The importance of energy efficiency in the operation of the built environment is becoming increasingly important. Energy use in the building sector has exceeded both transportation and industry, while within buildings heating, ventilation, and air conditioning has the greatest share. In light of the recent pandemic forcing governments to issue quarantines and stay-at-home orders people are spending even more time indoors, this further emphasizes the importance of proper ventilation and the impacts on energy use. The purpose of this research was to perform a case study of a low environmental impact demonstration house to compare the energy performance of various ventilation strategies. The ventilation strategies varied by overall airflow rate, control strategy, and the presence of heat recovery. Performance was evaluated by establishing a model in IDA ICE, an equation-based modeling tool for the simulation of indoor thermal climate and energy use. The results showed energy savings due to demand-control with a reduction of 12.5%. Results also showed similar savings with a heat recovery system, indicating that any savings in heat loss due to heat recovery is at the expense of increased auxiliary energy. In this particular case, the benefit of upgrading to a heat recovery system from simple demand control set up is not readily apparent. Results also demonstrated trends and possible complications useful to future research plans that aim to measure real world ventilation performance, including how differences in the number and location of sensors impact the efficacy of the demand-controlled systems.
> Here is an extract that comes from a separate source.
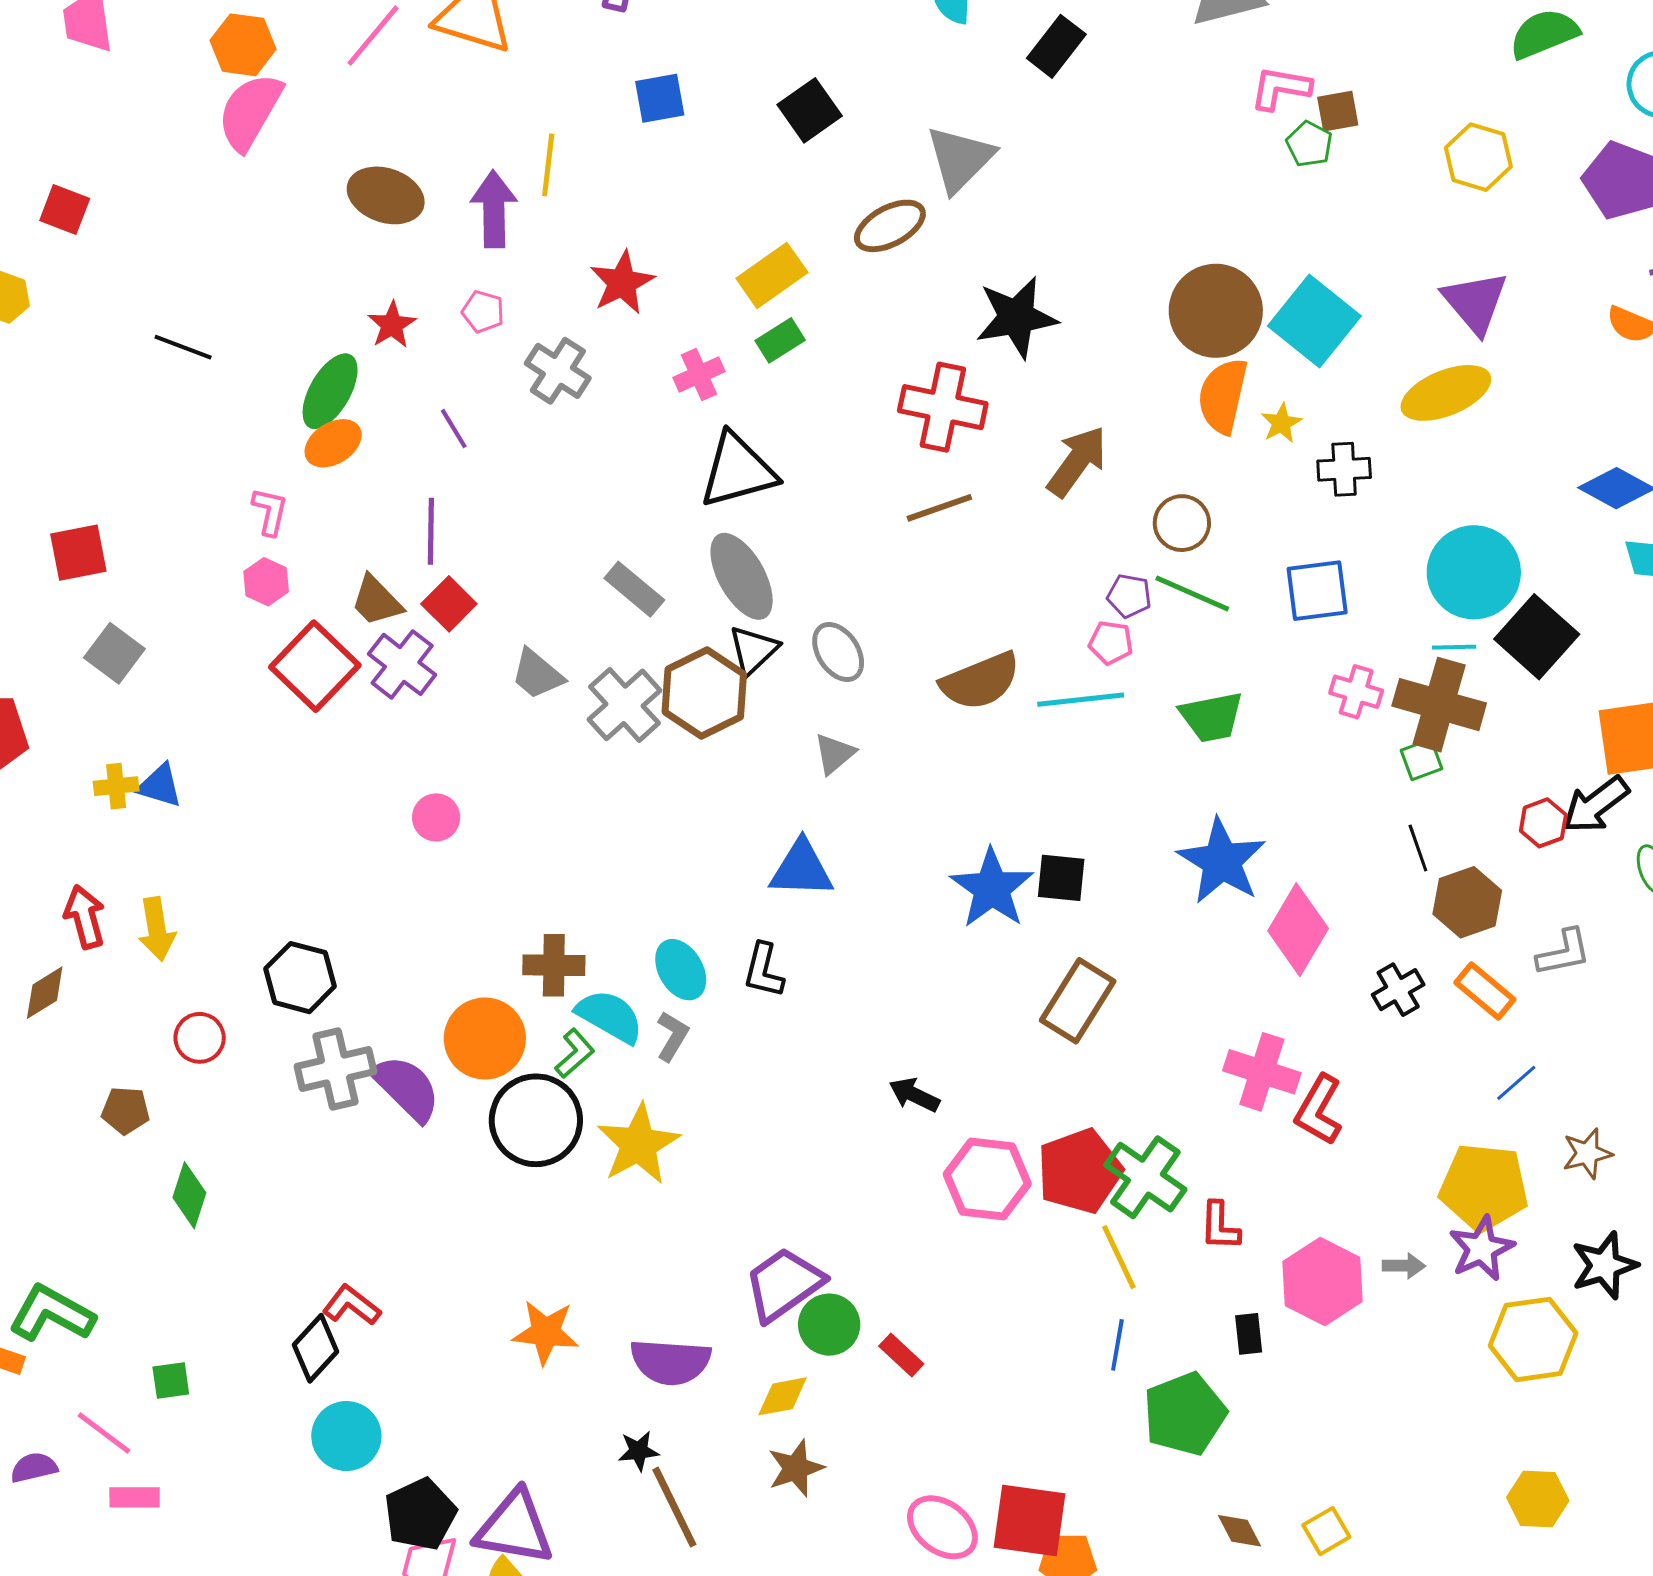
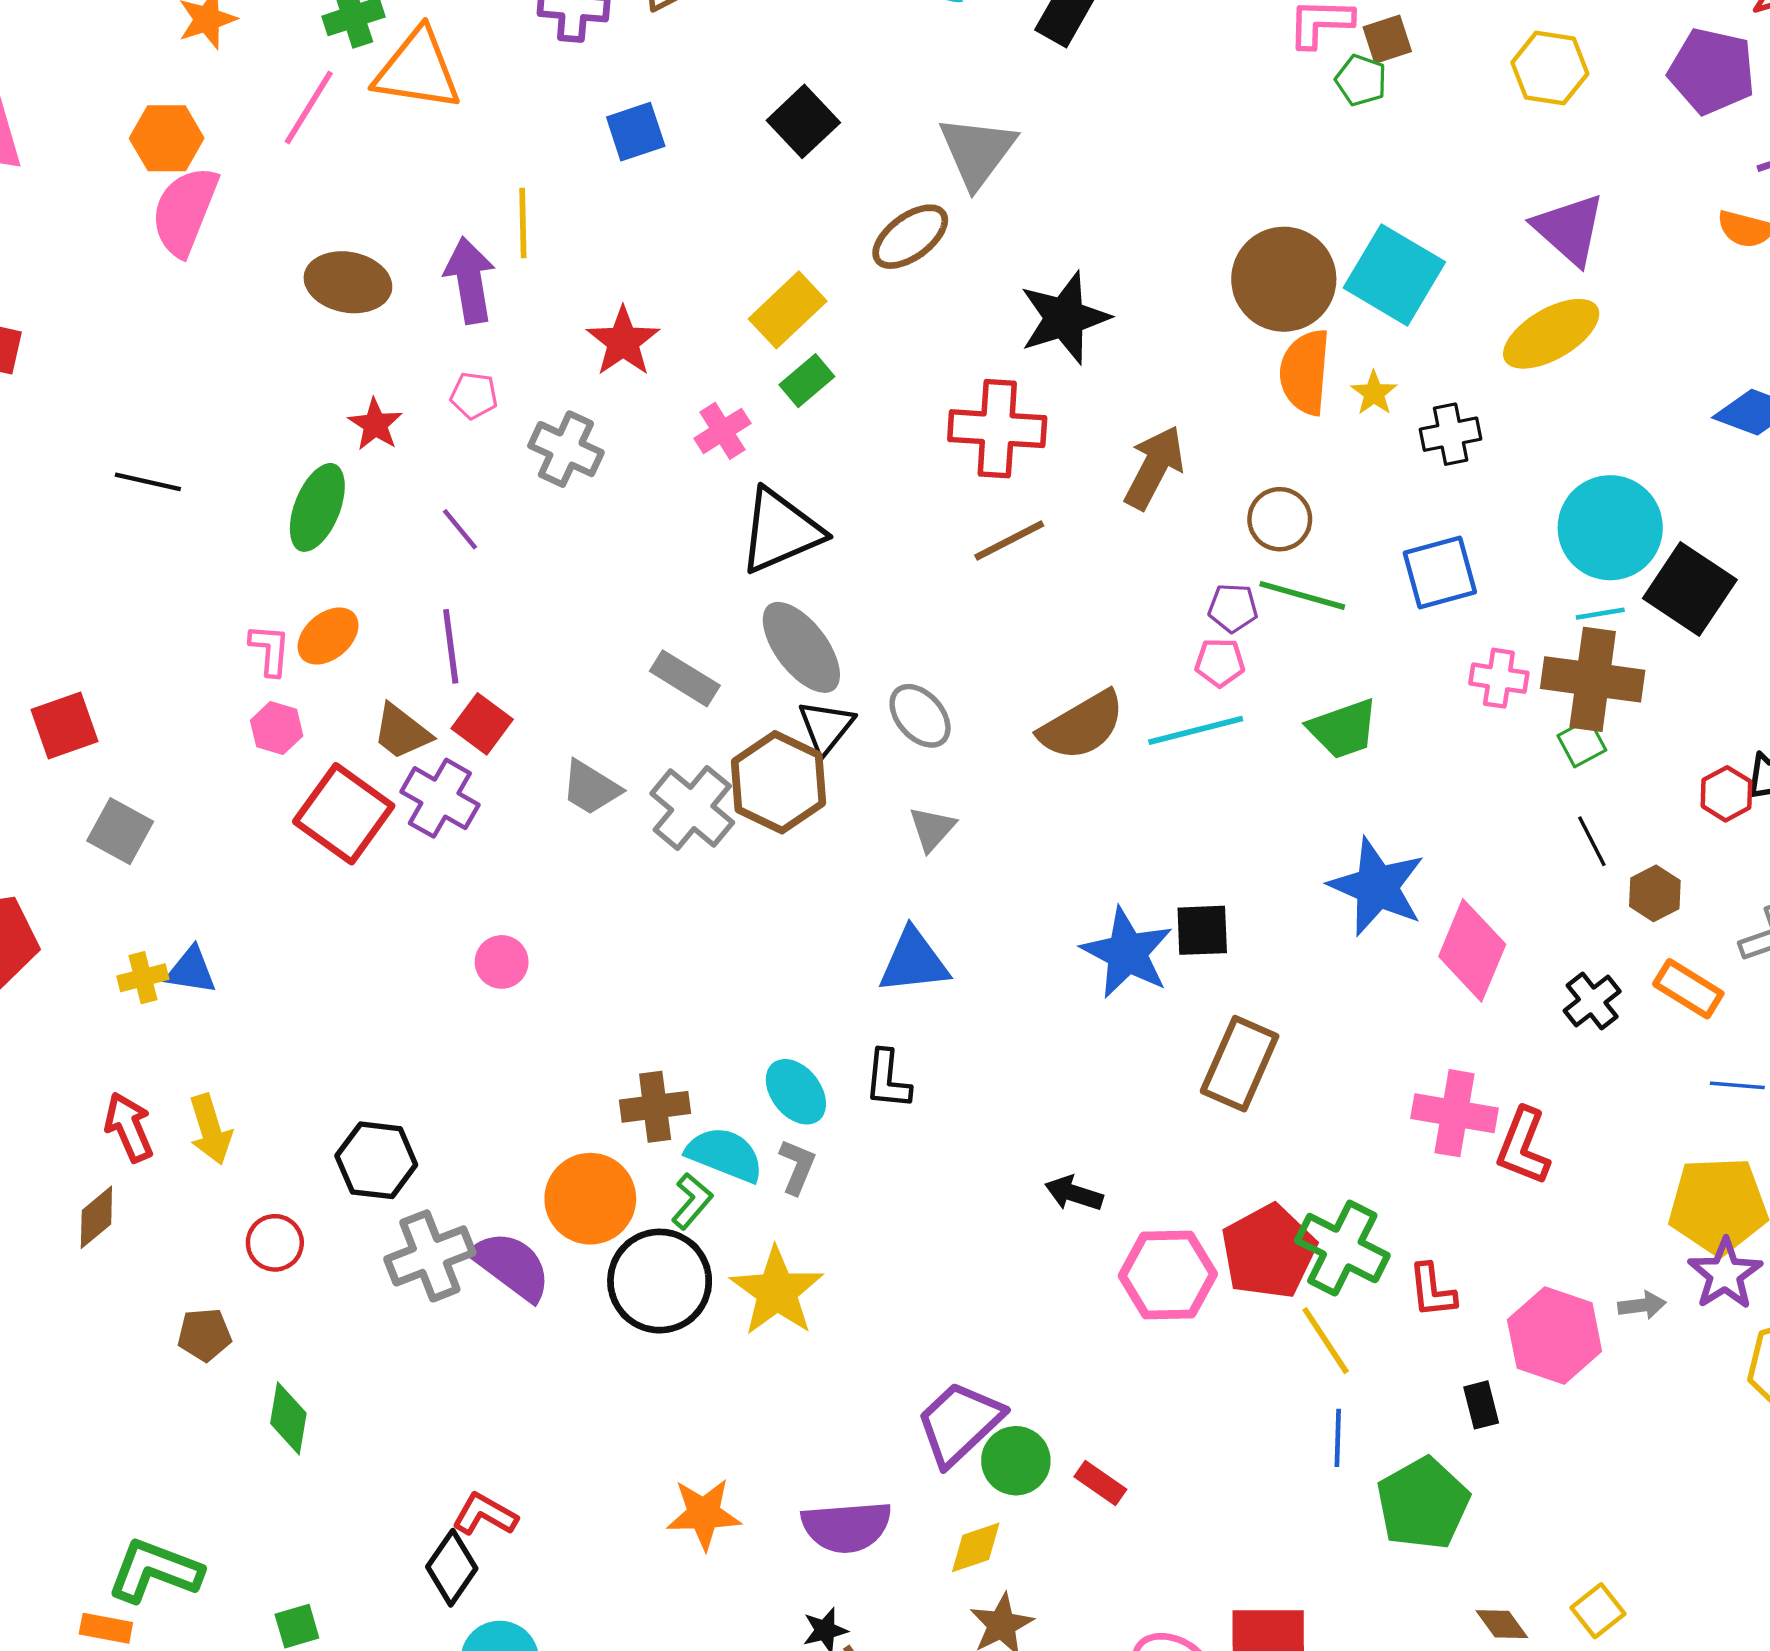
orange ellipse: (333, 443) -> (328, 636), moved
brown hexagon: (1467, 902) -> (1655, 893), size x0.7
blue line: (1516, 1083) -> (1737, 1085), turned 54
A secondary aim was to observe how a newly constructed, low environmental impact home built in Sweden performs according the residential LEED energy budget. The results demonstrated that constructing a house using low impact materials with low embodied energy does not have to negatively impact energy performance, scoring extremely well in the Energy and Atmosphere category of a widely used sustainable building rating system.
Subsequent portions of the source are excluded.